A report by US tech firm Neustar found that RDDoS attacks rose by 154% across 2020. RDDoS attacks involve a threat actor attempting to extort money from an individual or organization by threatening them with disruption caused by a DDoS attack. Sometimes, the attack will come first, followed by a ransom note threatening further attacks if payment is not made.

Often, RDDoS attacks are employed instead of more traditional ransomware exploits because they are much easier to carry out. Building a ransomware campaign takes significant amounts of time and skill in order to ensure that sensitive files become encrypted solidly. RDDoS attacks are also much harder to trace, making them more difficult for law enforcement officials to pursue.

Don't pay

“Organizations should avoid paying these ransoms,” said Michael Kaczmarek, Vice President of Security Product Management at Neustar. “Instead, any attack should be reported to the nearest law enforcement field office, as the information may help identify the attackers and ultimately hold them accountable. Beyond this, organizations can prepare by setting up a robust DDoS mitigation strategy, including assessing the risks, evaluating available solutions, considering mitigation strategies and keeping their plan and provider up to date.”

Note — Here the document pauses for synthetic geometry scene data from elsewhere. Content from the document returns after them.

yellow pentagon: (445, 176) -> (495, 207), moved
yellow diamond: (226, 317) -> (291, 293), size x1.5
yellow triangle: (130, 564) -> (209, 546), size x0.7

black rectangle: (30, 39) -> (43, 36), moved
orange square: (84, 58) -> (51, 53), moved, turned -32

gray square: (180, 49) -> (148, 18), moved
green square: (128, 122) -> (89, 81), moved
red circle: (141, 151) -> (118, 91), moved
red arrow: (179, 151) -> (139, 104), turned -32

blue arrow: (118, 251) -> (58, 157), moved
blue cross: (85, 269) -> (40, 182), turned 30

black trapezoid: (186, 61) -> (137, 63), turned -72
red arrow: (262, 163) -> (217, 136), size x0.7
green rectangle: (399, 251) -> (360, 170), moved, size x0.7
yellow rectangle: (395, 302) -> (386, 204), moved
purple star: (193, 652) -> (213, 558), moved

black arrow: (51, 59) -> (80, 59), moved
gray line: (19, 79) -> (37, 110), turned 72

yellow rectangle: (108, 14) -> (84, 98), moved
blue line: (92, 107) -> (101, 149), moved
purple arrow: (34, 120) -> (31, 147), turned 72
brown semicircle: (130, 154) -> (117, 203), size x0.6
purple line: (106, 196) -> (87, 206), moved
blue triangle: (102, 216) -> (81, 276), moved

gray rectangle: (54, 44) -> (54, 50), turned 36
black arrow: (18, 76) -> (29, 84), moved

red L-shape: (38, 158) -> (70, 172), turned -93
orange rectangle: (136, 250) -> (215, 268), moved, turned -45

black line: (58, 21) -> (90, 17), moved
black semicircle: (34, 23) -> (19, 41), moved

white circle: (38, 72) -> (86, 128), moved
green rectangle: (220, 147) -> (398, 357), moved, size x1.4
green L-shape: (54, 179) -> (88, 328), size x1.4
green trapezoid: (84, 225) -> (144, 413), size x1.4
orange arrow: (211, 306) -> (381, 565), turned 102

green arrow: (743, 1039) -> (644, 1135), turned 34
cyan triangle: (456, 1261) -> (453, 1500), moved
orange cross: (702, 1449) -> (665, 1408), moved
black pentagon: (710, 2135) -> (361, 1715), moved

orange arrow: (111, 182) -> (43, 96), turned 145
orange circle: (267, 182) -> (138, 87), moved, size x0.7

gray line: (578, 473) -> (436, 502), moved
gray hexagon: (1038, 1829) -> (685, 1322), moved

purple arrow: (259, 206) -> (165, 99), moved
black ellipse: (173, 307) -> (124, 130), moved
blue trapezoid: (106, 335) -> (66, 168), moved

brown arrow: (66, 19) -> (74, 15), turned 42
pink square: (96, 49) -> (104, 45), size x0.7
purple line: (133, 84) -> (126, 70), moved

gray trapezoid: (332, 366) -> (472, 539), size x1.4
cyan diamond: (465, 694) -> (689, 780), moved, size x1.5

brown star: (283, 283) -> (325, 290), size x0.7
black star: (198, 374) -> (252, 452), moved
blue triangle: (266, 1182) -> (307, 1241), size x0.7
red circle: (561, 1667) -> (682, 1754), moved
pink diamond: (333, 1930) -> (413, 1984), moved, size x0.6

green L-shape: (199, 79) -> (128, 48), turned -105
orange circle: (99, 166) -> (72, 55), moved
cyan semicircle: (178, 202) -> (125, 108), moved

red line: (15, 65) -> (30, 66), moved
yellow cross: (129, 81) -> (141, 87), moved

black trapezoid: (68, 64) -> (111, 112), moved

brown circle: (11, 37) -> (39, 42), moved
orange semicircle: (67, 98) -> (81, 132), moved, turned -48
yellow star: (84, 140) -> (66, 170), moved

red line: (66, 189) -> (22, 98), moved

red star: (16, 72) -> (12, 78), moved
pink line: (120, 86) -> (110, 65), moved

In addition to the observed rise in RDDoS attacks, Neustar also highlighted a marked increase in the number of attacks on the Domain Name System itself. Worryingly, although three in five organizations admitted that they had been subject to a DNS attack in the last 12 months, more than 70% had reservations about their ability to respond to such an attack.  

It is hardly surprising that ransom-related attacks have risen markedly in light of the coronavirus pandemic. With more individuals working remotely, digital safeguards are unlikely to be as robust as they would be in an office environment.